フォーチュンクッキー
 それから一週間が過ぎた。

すでに自由登校という名の、ひと足早い春休みをオレたちは迎えていた。


 さすがにオレも留学の準備に追われ、喫茶店に足を運ぶことも減る一方。

あの慰労会からそんなに経っていないはずなのに、あの芳ばしい香りはひどく懐かしく感じるほど。

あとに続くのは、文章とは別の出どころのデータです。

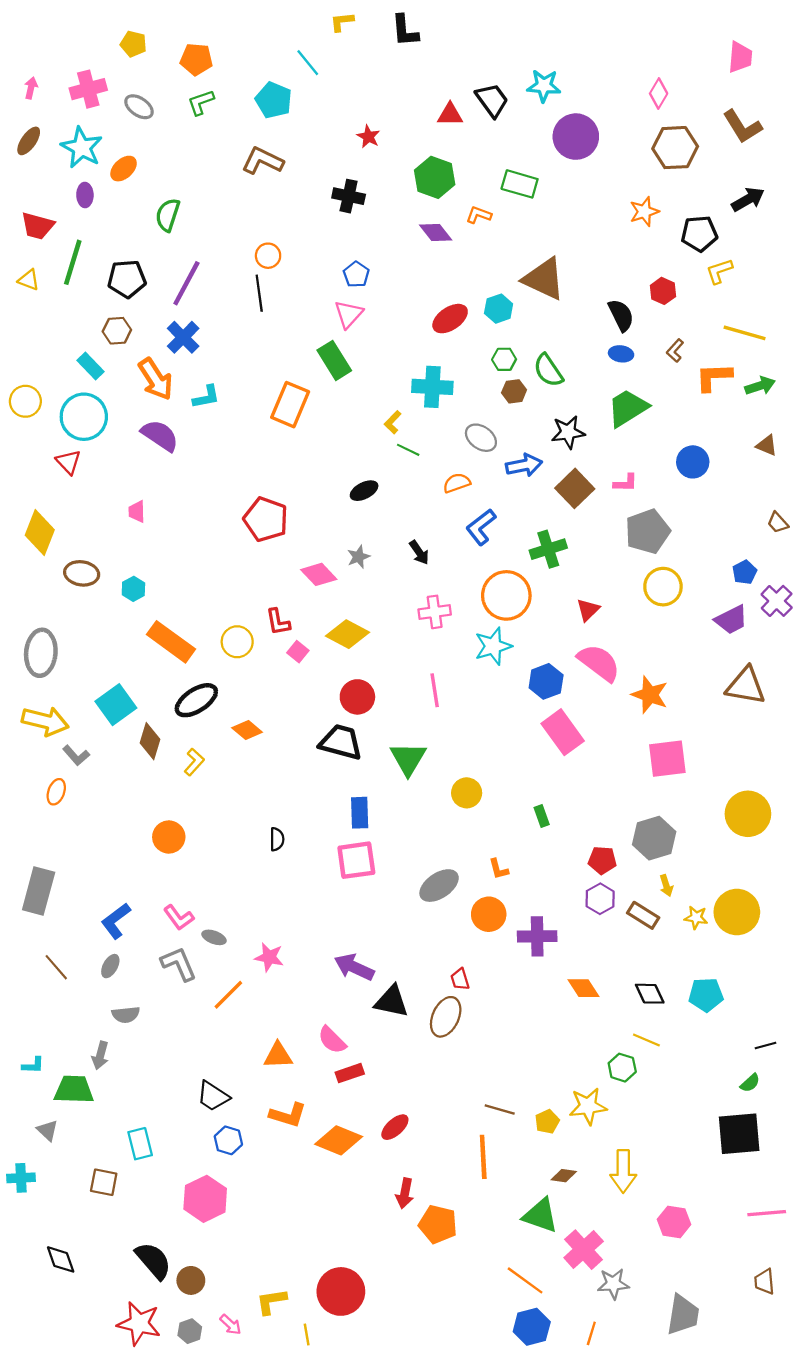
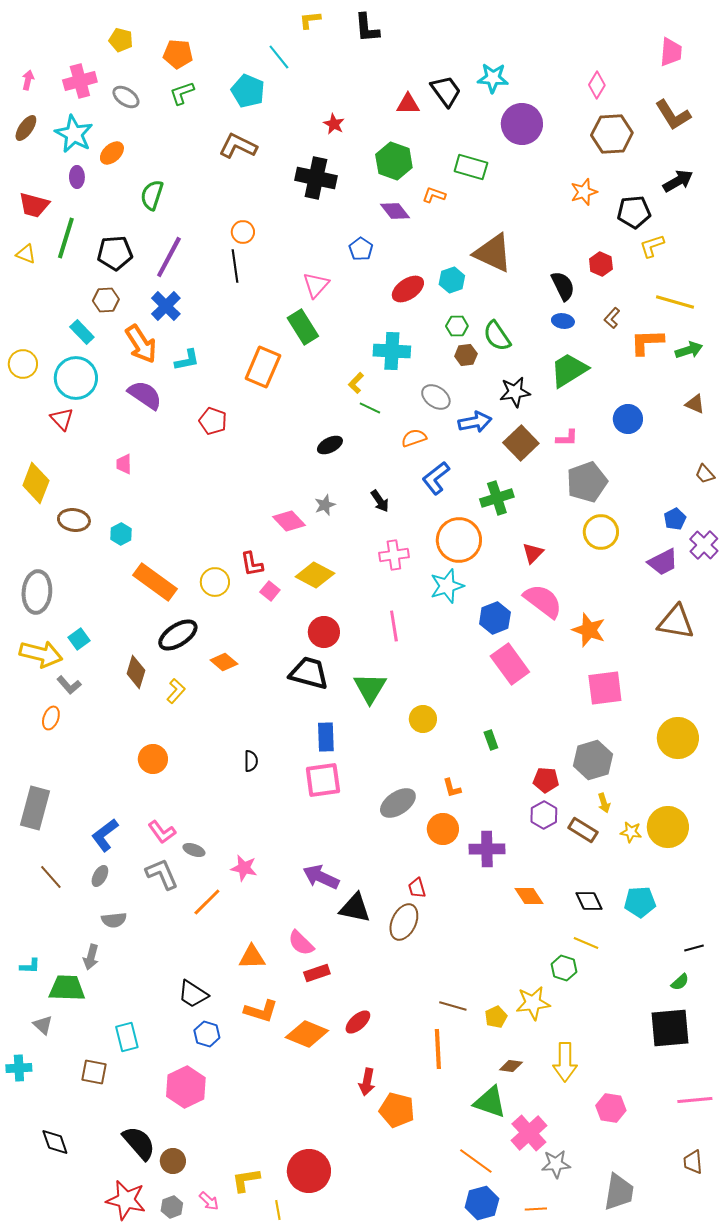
black cross: (349, 196) -> (316, 178), size x1.4
blue pentagon: (356, 274) -> (361, 249), moved
red pentagon: (266, 519) -> (213, 421), moved, size x0.7
cyan square: (116, 705) -> (79, 639), moved, size x0.6
orange line: (591, 1333) -> (536, 1209), turned 70

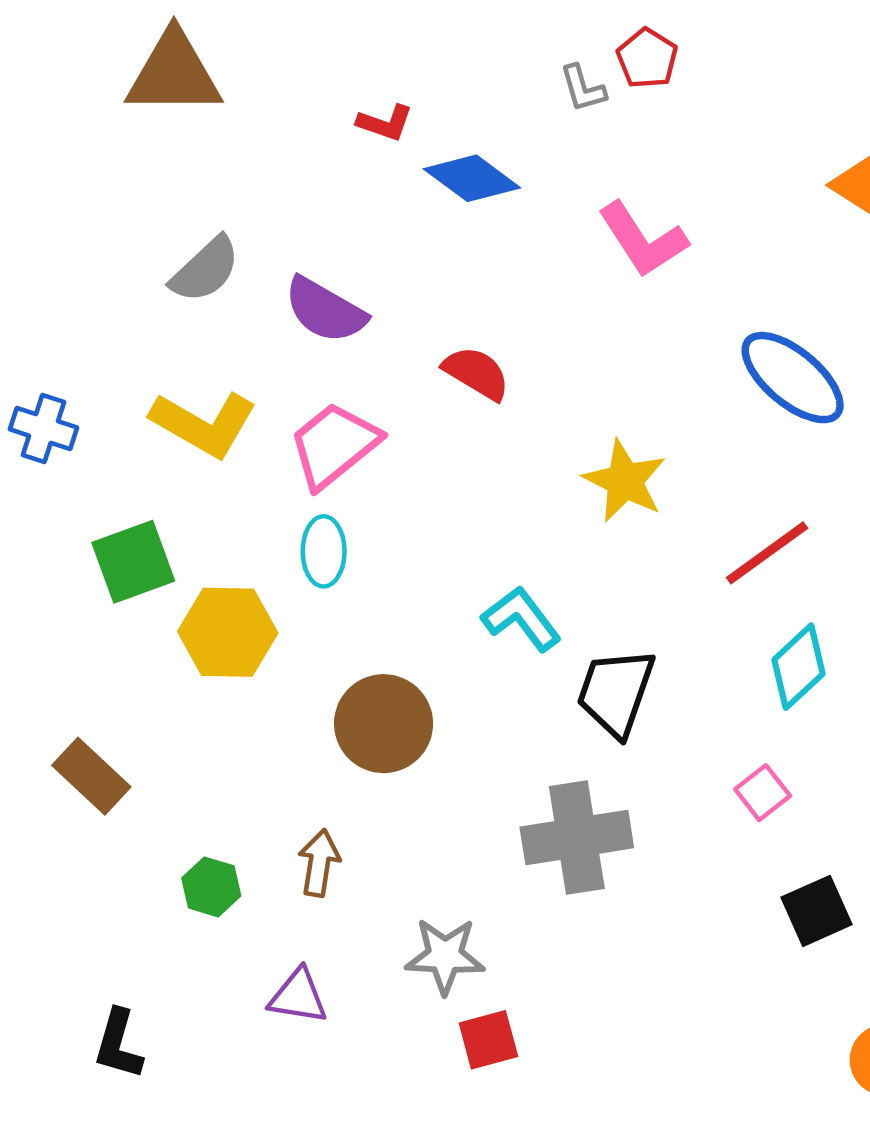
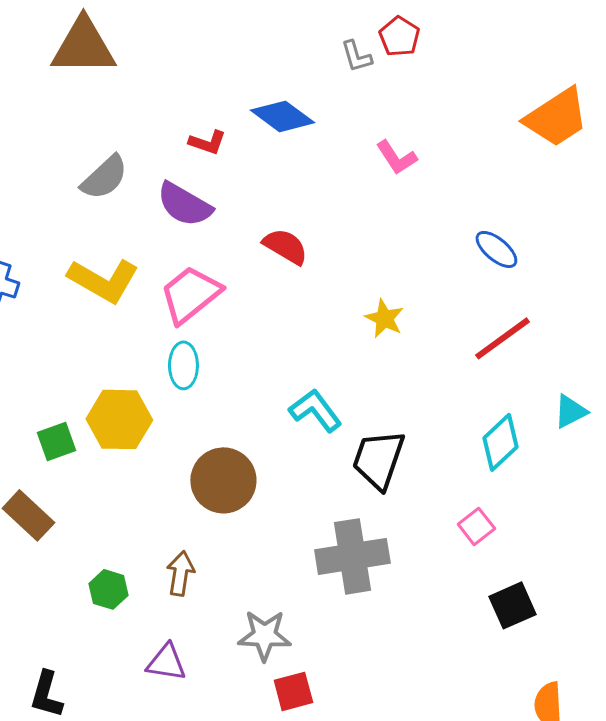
red L-shape: (385, 123) -> (207, 142), moved
pink L-shape: (643, 240) -> (396, 157), size x0.7
blue ellipse: (793, 378) -> (496, 249), size x0.6
yellow star: (625, 481) -> (384, 318), size x0.7
red line: (767, 553) -> (502, 338), moved
green square: (133, 562) -> (56, 441), moved, size x0.7

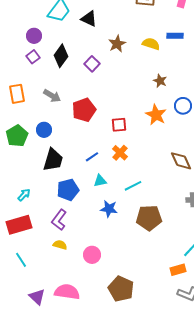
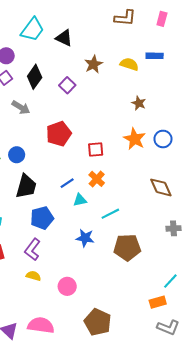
gray arrow: (52, 96) -> (21, 107), moved
blue circle: (183, 106) -> (163, 139), moved
cyan triangle: (100, 181) -> (80, 200), moved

 そんなマスターも多少は淋しそうにはするけど、やっぱり優しく笑う。

最後まで、とことんオレを甘やかすんだ。



 そして、今日のようにこうしてサトも時々、平山家にやってくる。

準備自体は手伝ってくれないが、仕事一本の母親に代わって食事は作ってくれたりした。


 すっからかんになってきたこの家に足を踏み入れたサトは、すこし寂しそうに見渡す。


「この家、貸家にするんだって?……なんか、もったいないね」


 むしろ有効利用するんだけど──

と、サトの横顔をみてたら、そんなことも言えなくなった。



 怜については、よく知らない。


 というのも、たまに「元気か?」「進んでるか?」なんてメールが届く。

が、いつも答えにつまって、結局なにも返せていない。


 まあ、あいつのことだ。

豪快に笑って、また誰かを思いやっているんだろう。



 ───それでいいんだと思う。

みんなが歩きだしたその道の近くにいたオレは、すこし細い道を選んだだけだから。


 なにも、無くなってなんかいないんだ。


 寂しくないとは言い切れない。

だけど同時に、嬉しくもあるんだ。